Now that’s not to denigrate the work that IFA’s do; indeed, many advisers are technically very competent and use very advanced methodology when consulting with clients, especially ultra-high net worth ones. However, any paraplanners seeking to carry out this role should really question their motives and timeframes. In my personal experience, any individual who mentions that they may become an IFA (say, within five to six years) rarely do so, as the burning desire that pushes them on, is essentially not actually that burning – especially bearing in mind the targets set for advisers demand rapid completion.
Nevertheless, if you were still determined to become an adviser, I would recommend doing so as quickly as possible (ideally within two years). Be proactive (sales like!) in your approach, show that you can work to targets and be proactive in your ability to generate clients; and be selective in the employers you consider. Do they have an active track record of training paraplanners to become advisers? Do they provide clients? What sort of bonus structure do they have?
If the IFA route is not for you; what else is available? You can, of course, stay the course as a paraplanner (and the majority do) but be aware of what you actually want to achieve in your next career move. Is it purely financial gain? Is it location? Is it the type of firm you want to move to (or indeed away from); are you looking to specialise in one particular product specialisation? Are you looking for a form of management?
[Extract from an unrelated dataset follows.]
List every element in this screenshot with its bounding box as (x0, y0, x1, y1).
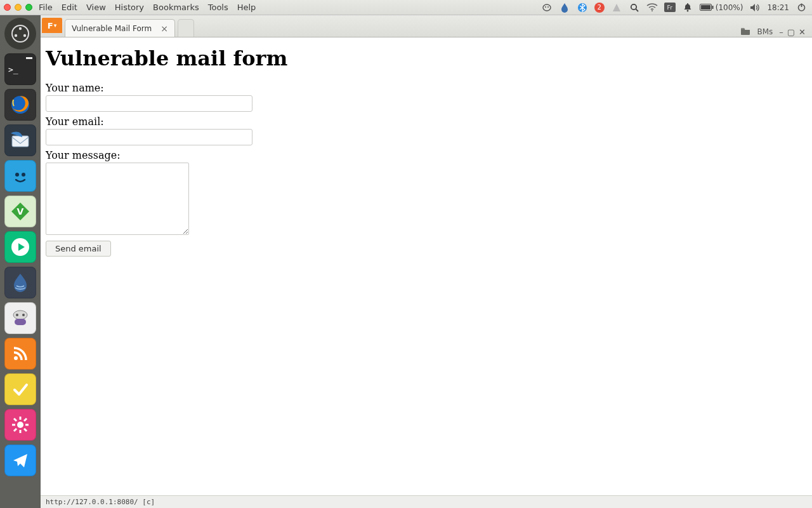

Other related options include looking at moving into a compliance-related positon. Many paraplanners do take this route, although initially the salary on offer may be less. However, be mindful that it can be difficult to move into a paraplanner role once you have left the technical support market.
A final note is the question of qualifications. To be Diploma-qualified or not to be Diploma-qualified? (Or indeed, chartered). While post RDR a non-Diploma qualified IFA became a thing of the past, for paraplanners (being generally a non-regulated position) the need for qualifications is not a requirement. But in 2016 a non-Diploma qualified paraplanner is becoming increasingly rare and individuals who don’t wish to take any more professional exams should consider their future career development opportunities. In fact, a number of individuals I have spoken to recently and who don’t want to take any more exams are considering taking a less technical IFA support role.
Paraplanning, like all respected professions, has certain professional educational standards and in this respect, they are really no different nowadays from accountant technicians, paralegals (the term paraplanners I believe emulates this role) and other similar roles. Indeed, paraplanners who have moved on from the Diploma and are now nearly or fully Chartered are very highly sought after by employers (and therefore command the higher salaries.)
So in conclusion: what direction will you take? As mentioned above, there are significant career development directions paraplanners can take. However, the advice I would give is to think carefully and consider all the options available, but on a positive note, and speaking as an industry specialist, the future will always be bright for individuals with the right experience and qualifications.